- [TASK DESCRIPTION]
Repeat each entry exactly, but do not carry over the pictures.

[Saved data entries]
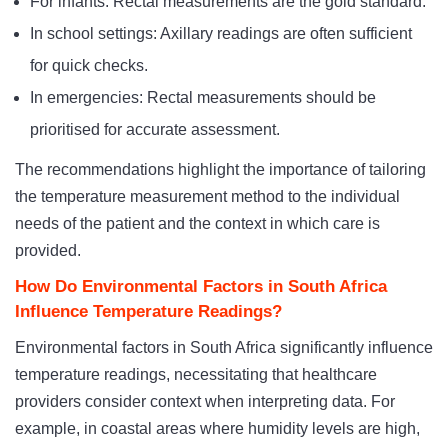
For infants: Rectal measurements are the gold standard.
In school settings: Axillary readings are often sufficient
for quick checks.
In emergencies: Rectal measurements should be
prioritised for accurate assessment.
The recommendations highlight the importance of tailoring
the temperature measurement method to the individual
needs of the patient and the context in which care is
provided.
How Do Environmental Factors in South Africa
Influence Temperature Readings?
Environmental factors in South Africa significantly influence
temperature readings, necessitating that healthcare
providers consider context when interpreting data. For
example, in coastal areas where humidity levels are high,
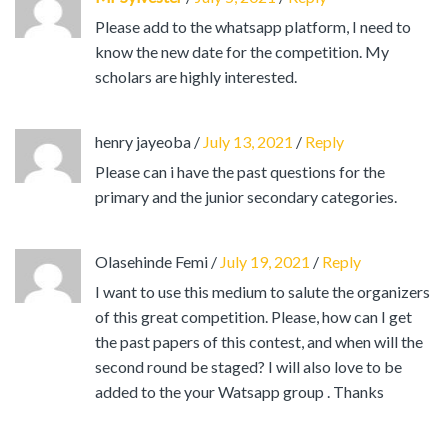
Please add to the whatsapp platform, I need to
know the new date for the competition. My
scholars are highly interested.
henry jayeoba
/
July 13, 2021
/
Reply
Please can i have the past questions for the
primary and the junior secondary categories.
Olasehinde Femi
/
July 19, 2021
/
Reply
I want to use this medium to salute the organizers
of this great competition. Please, how can I get
the past papers of this contest, and when will the
second round be staged? I will also love to be
added to the your Watsapp group . Thanks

- [WRITTEN RESPONSE]
For infants: Rectal measurements are the gold standard.
In school settings: Axillary readings are often sufficient
for quick checks.
In emergencies: Rectal measurements should be
prioritised for accurate assessment.
The recommendations highlight the importance of tailoring
the temperature measurement method to the individual
needs of the patient and the context in which care is
provided.
How Do Environmental Factors in South Africa
Influence Temperature Readings?
Environmental factors in South Africa significantly influence
temperature readings, necessitating that healthcare
providers consider context when interpreting data. For
example, in coastal areas where humidity levels are high,
Please add to the whatsapp platform, I need to
know the new date for the competition. My
scholars are highly interested.
henry jayeoba
/
July 13, 2021
/
Reply
Please can i have the past questions for the
primary and the junior secondary categories.
Olasehinde Femi
/
July 19, 2021
/
Reply
I want to use this medium to salute the organizers
of this great competition. Please, how can I get
the past papers of this contest, and when will the
second round be staged? I will also love to be
added to the your Watsapp group . Thanks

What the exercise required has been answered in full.